Frontier AI models are now demonstrably capable of identifying and exploiting serious software vulnerabilities at scale. Every healthcare organization routing protected health information through a cloud-based AI workflow needs to reckon with what that means — before they sign the next BAA and call it a day.

Diagram showing how PHI data flows from hospitals and imaging centers through Cloud AI services and de-identification APIs, with exposure risks including hackers, vulnerabilities, and exploits

The path PHI travels through cloud AI workflows — and the attack surface that path creates.

When Anthropic recently disclosed that its latest frontier model, Claude Mythos Preview, is unusually capable at finding and exploiting software vulnerabilities — and launched Project Glasswing specifically to begin hardening critical infrastructure against that capability — the announcement was treated mostly as a general AI safety story. Security researchers took notice. Most healthcare leaders did not.

That is a mistake. And I want to explain precisely why.

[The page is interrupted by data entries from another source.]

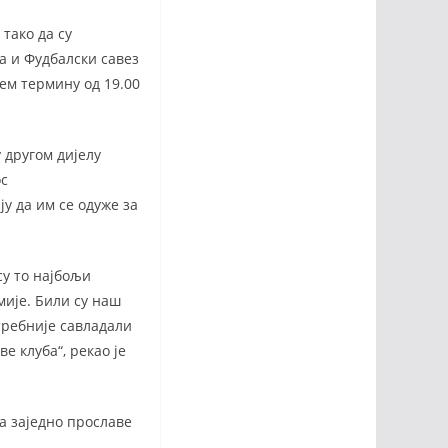
тако да су
а и Фудбалски савез
њем термину од 19.00
 другом дијелу
ос
у да им се одуже за
су то најбољи
мије. Били су наш
отребније савладали
е клуба“, рекао је
да заједно прославе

I have spent close to thirty years in healthcare IT, the last two decades working directly with DICOM systems, enterprise PACS, and clinical imaging infrastructure. I know how these environments are built, how they are connected, and — critically — how rarely the people making AI adoption decisions have a clear picture of where protected health information goes once it leaves the facility. That gap has always carried risk. In the current AI environment, it carries considerably more.

What Anthropic Actually Disclosed

In its own red team technical report, Anthropic described Mythos Preview as "unusually strong" at both finding and exploiting software vulnerabilities. The report notes that the model has independently identified thousands of additional high- and critical-severity vulnerabilities, and that it has uncovered major flaws across important software and infrastructure through Project Glasswing. The report further states that Mythos Preview largely saturates earlier benchmarks for vulnerability exploitation — meaning the bar those benchmarks were designed to measure has effectively been cleared.

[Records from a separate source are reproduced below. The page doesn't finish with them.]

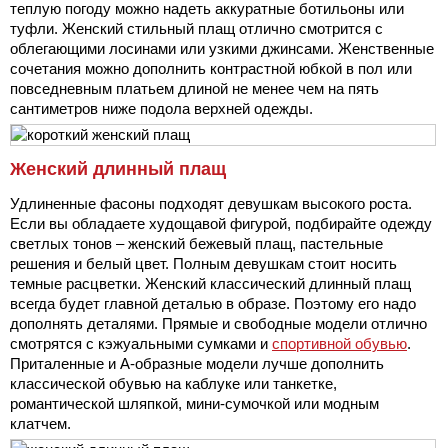
теплую погоду можно надеть аккуратные ботильоны или
туфли. Женский стильный плащ отлично смотрится с
облегающими лосинами или узкими джинсами. Женственные
сочетания можно дополнить контрастной юбкой в пол или
повседневным платьем длиной не менее чем на пять
сантиметров ниже подола верхней одежды.
Женский длинный плащ
Удлиненные фасоны подходят девушкам высокого роста.
Если вы обладаете худощавой фигурой, подбирайте одежду
светлых тонов – женский бежевый плащ, пастельные
решения и белый цвет. Полным девушкам стоит носить
темные расцветки. Женский классический длинный плащ
всегда будет главной деталью в образе. Поэтому его надо
дополнять деталями. Прямые и свободные модели отлично
смотрятся с кэжуальными сумками и
спортивной обувью
.
Приталенные и А-образные модели лучше дополнить
классической обувью на каблуке или танкетке,
романтической шляпкой, мини-сумочкой или модным
клатчем.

Anthropic is not being reckless in disclosing this. They are being responsible. Project Glasswing is a genuine attempt to get ahead of a capability that now exists and will continue to propagate across the frontier model ecosystem. The disclosure is, in that sense, reassuring about Anthropic's intentions.

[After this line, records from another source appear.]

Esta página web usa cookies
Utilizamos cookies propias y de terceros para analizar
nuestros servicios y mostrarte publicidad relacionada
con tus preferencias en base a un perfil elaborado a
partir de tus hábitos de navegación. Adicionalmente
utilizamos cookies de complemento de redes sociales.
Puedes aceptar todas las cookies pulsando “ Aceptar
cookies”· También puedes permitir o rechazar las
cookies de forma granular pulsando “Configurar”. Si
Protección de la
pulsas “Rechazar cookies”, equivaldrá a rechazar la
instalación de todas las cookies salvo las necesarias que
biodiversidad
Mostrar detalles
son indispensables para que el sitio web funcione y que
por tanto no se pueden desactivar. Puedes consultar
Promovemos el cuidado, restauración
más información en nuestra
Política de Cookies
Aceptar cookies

It is not reassuring about the security posture of cloud-based healthcare AI architectures.

The Core Question Healthcare Leaders Need to Ask

If frontier models are now capable of surfacing and exploiting serious software weaknesses at scale, what does that mean for every healthcare organization sending PHI into a cloud-based LLM workflow? The question is not whether the model is from Anthropic or anyone else. The question is whether every system in your AI chain — APIs, middleware, inference endpoints, logging infrastructure, credential stores — can withstand the class of threat that now exists.

The Fundamental Architecture Question Healthcare Is Not Asking

The conversation in healthcare AI has been almost entirely focused on what models can do. Can the model summarize a clinical chart? Generate a radiology report draft? Read a pathology narrative? Flag an anomaly in an imaging study? Answer a clinical question faster than a human reviewer?

Those are legitimate questions. But in healthcare, they are not the first questions.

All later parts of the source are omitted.